The issue of thousands of irregular migrants arriving in small boats across the Channel, coupled with the UK's worsening economy, has triggered rising anger among some Britons.

Such sentiments have been amplified by inflammatory messaging on social networks, fuelled by far-right activists.

Almost exactly a year ago on July 29, 2024, three young girls were stabbed to death in a frenzied attack in northwestern Southport.

The shocking killings stoked days of riots across the country after false reports that the killer -- a UK-born teenager whose family came to the country from Rwanda after the 1994 genocide -- was a migrant.

Nearly 24,000 migrants have made the perilous journey across the Channel so far in 2025, the highest-ever tally at this point in a year.

The issue has become politically perilous, putting pressure on Labour prime minister Keir Starmer's centre-left government, as the anti-immigrant, far-right Reform UK party rises in the polls.

  protesters A man holds an England flag aopposite protesters attending a rally organised by Stand Up To Racism outside the Britannia International Hotel on July 25, 2025 in London, England. (Photo by Jack Taylor/Getty Images)

The Epping protests were stirred after a 38-year-old asylum seeker, who only arrived in Britain in late June, was arrested and charged with three counts of sexual assault.

Images from the protests have gone viral on social networks, mirroring what happened last July. But Epping residents have maintained that the protests are being fuelled by people from outside the community.

"These violent scenes ... are not Epping, and they are not what we stand for," the Conservative MP for Epping, Neil Hudson, told parliament.

While calm was restored to Epping, a middle-class suburban town with a population of 12,000, tensions remain palpable.
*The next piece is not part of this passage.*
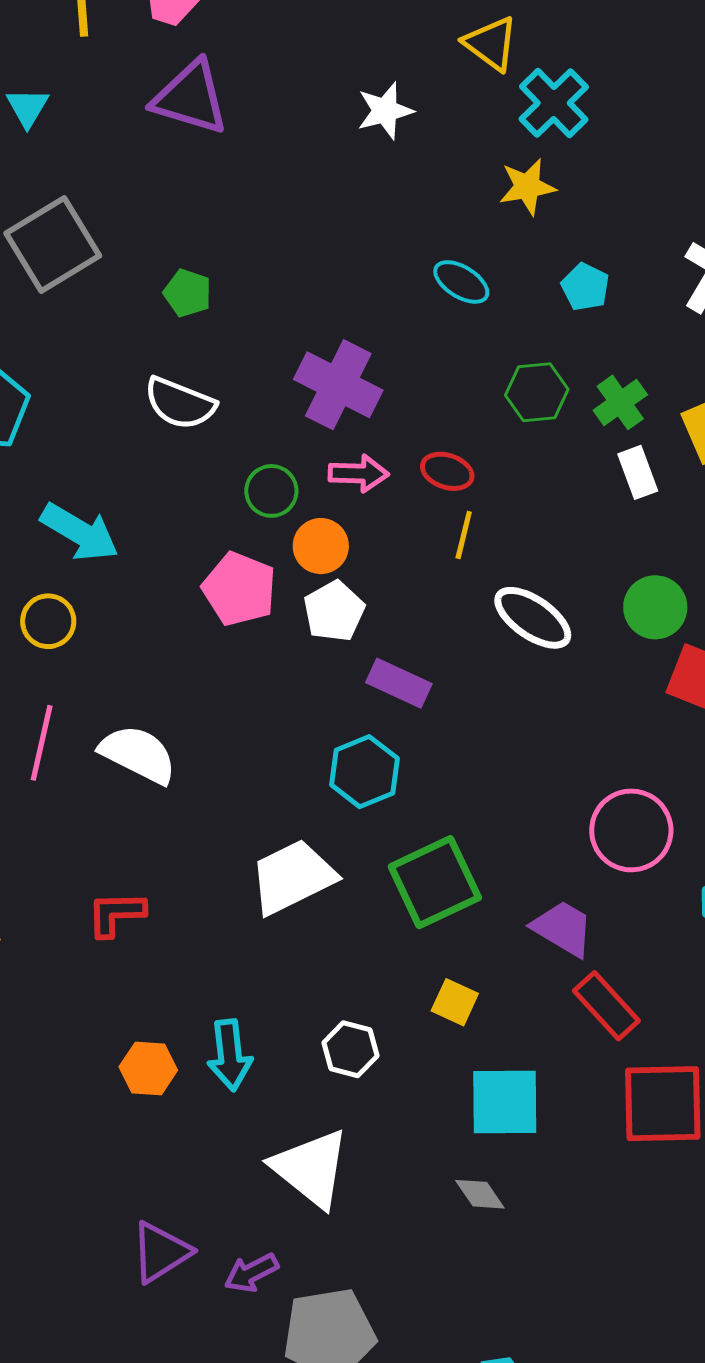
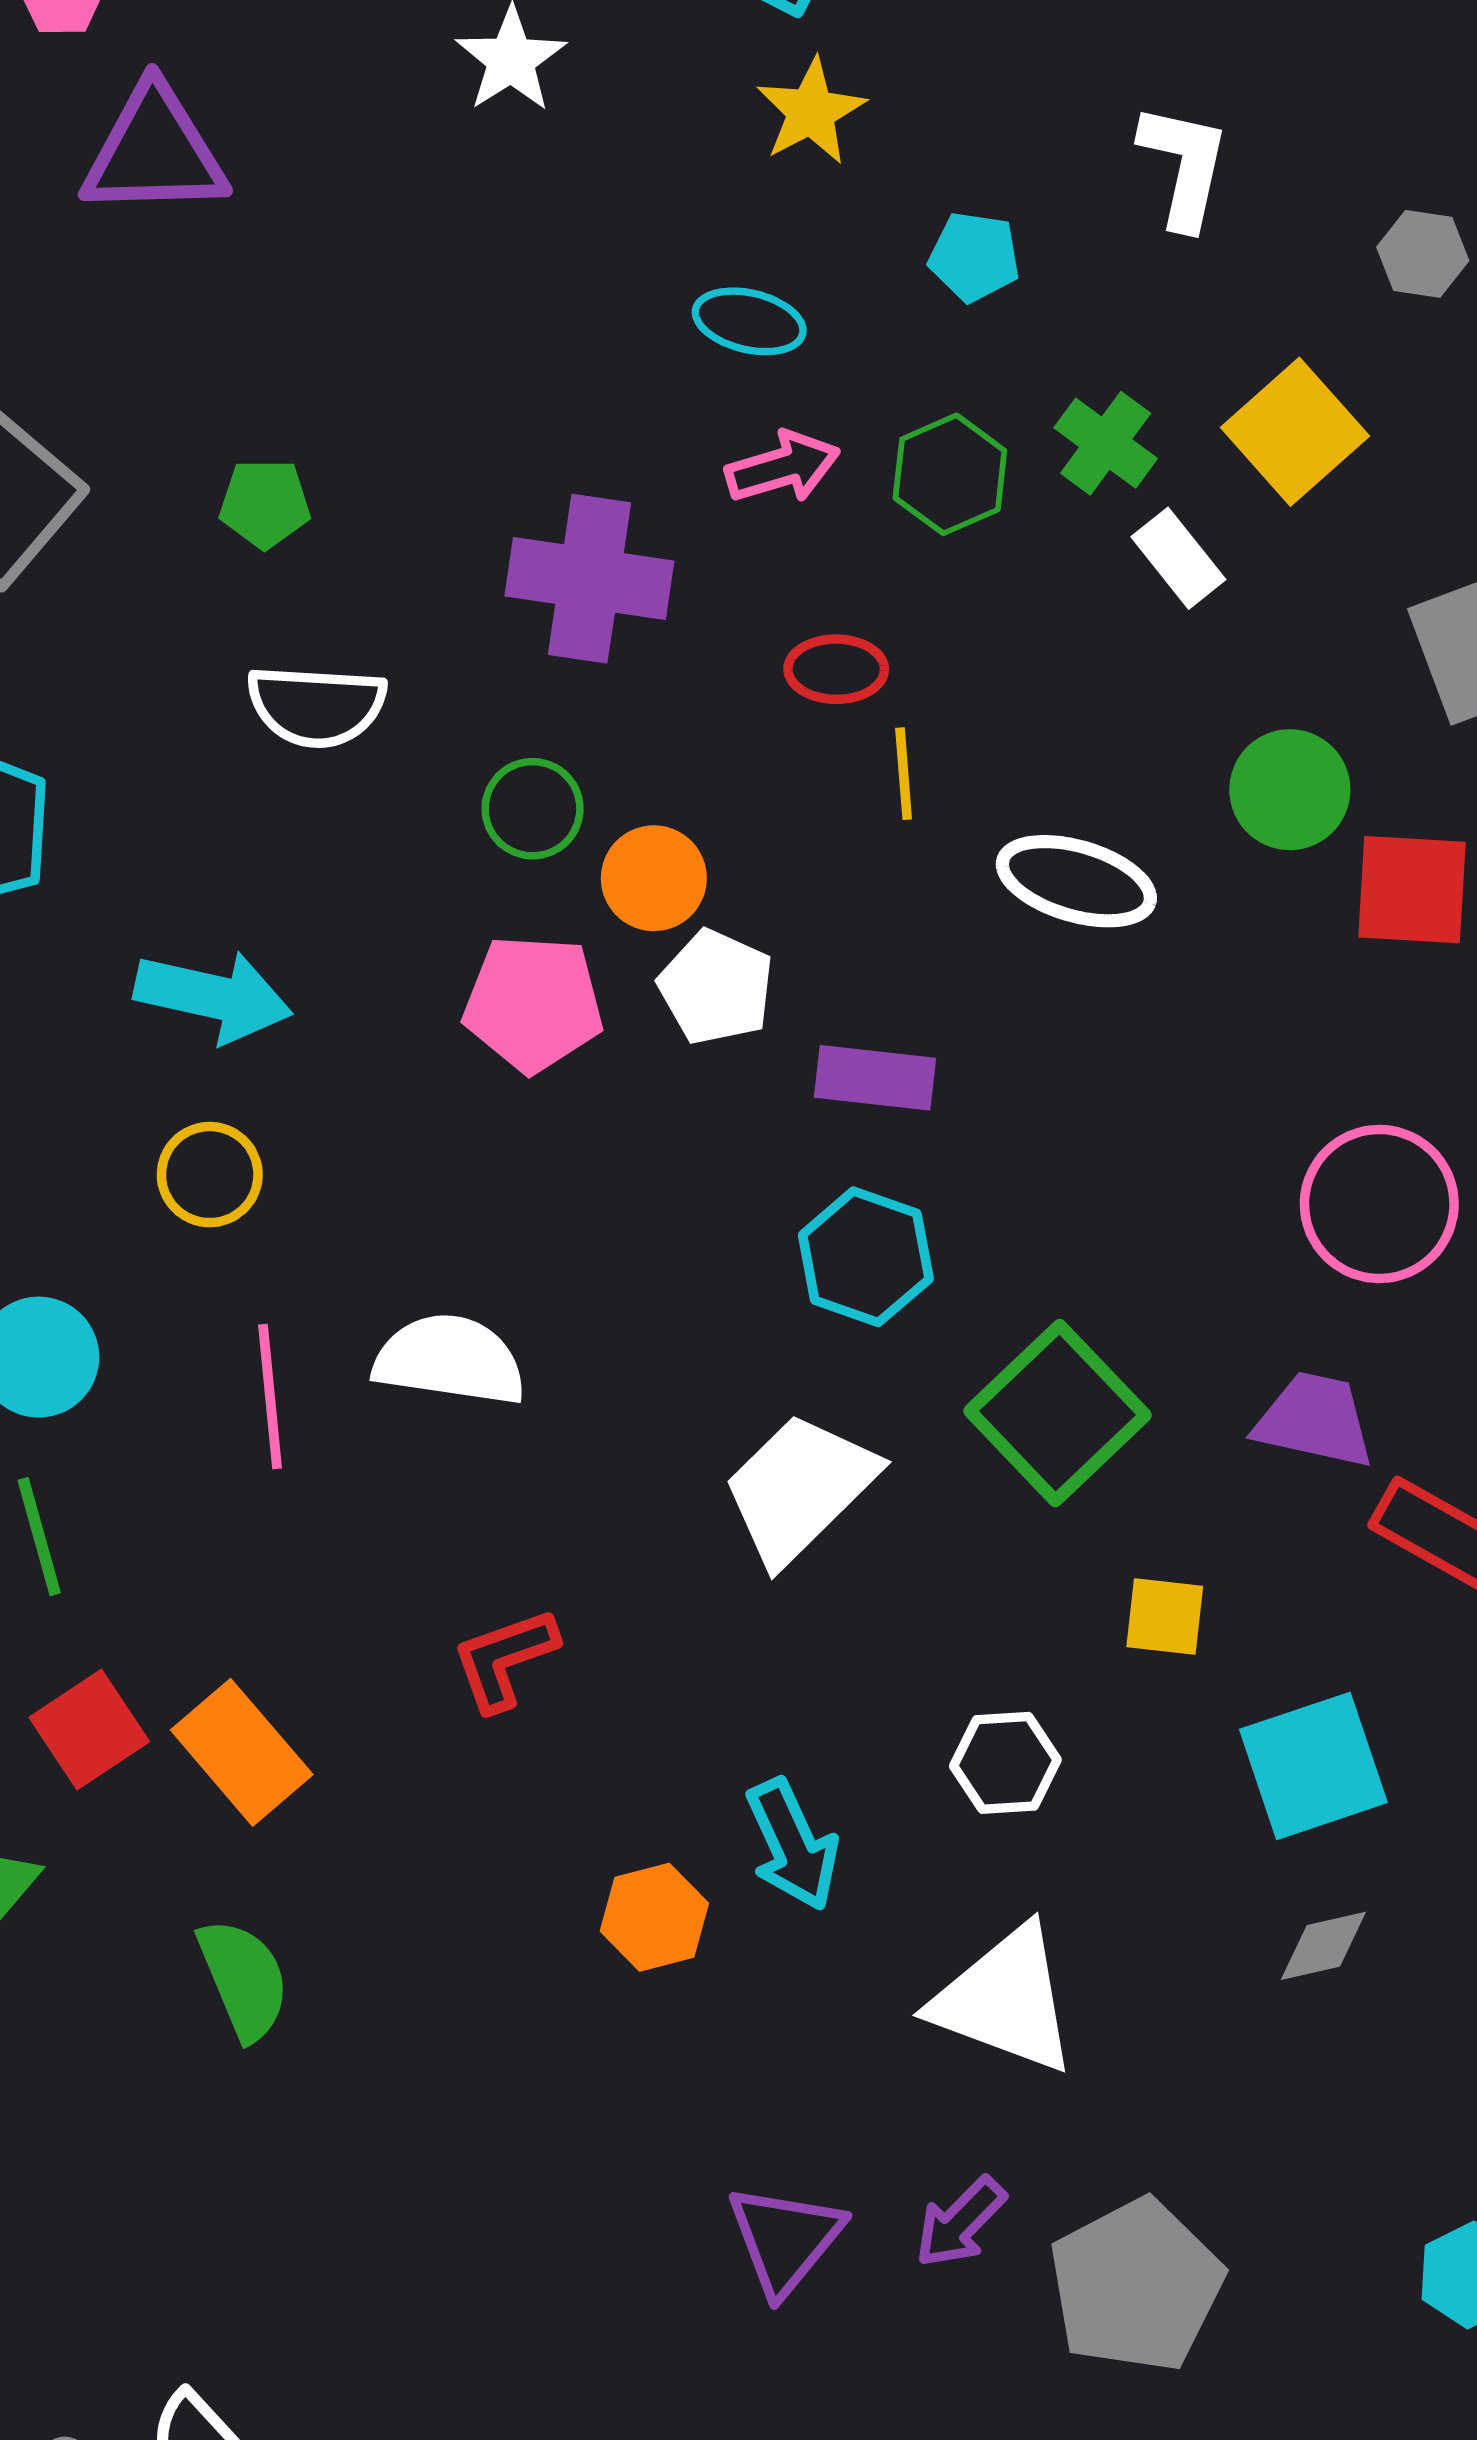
pink arrow: (359, 473) -> (783, 467), moved
gray diamond: (480, 1194) -> (1323, 1946), turned -50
"This is the first time something like this has happened," said one local who lives close to the Bell Hotel, asking not to be named.

"The issue is not the hotel, but extremists applying a political ideology," he added.

Late on Thursday, the hotel, cordoned off behind barriers, was again the centre of a protest involving dozens of people, with police making one arrest.

With another protest expected on Sunday (27), the local council voted through a motion to demand the government no longer house asylum seekers at the hotel.

The UK is "likely to see more racist riots take place this summer", said Aurelien Mondon, politics professor and expert on far-right and reactionary discourse at Bath University.

Anti-immigrant protests have already erupted elsewhere, with demonstrations in the southeastern town of Diss in Norfolk outside a similar hotel on Monday (21).

Last month, clashes flared for several days in the town of Ballymena in Northern Ireland after two teenagers with Romanian roots were arrested for the alleged attempted rape of a young girl.

"It is well documented that many of the protests we are witnessing are not the result of grassroots, local movements," Mondon said.

"Social media plays a role and facilitates coordination amongst extreme-right groups," but it is "also crucial not to exaggerate" its power, he added.

High-profile far-right activist Tommy Robinson, who was blamed for stoking the Southport unrest, announced he would be in Epping on Sunday, before later seeming to scrap the plan.

The firebrand anti-Islam campaigner has just been freed from jail after spreading fake news about a Syrian immigrant, but faces trial on a separate issue in 2026.

"I don't think anybody in London even understands just how close we are to civil disobedience on a vast scale," said Reform leader Nigel Farage.

"Most of the people outside that hotel in Epping weren't far right or far left," he said, they "were just genuinely concerned families".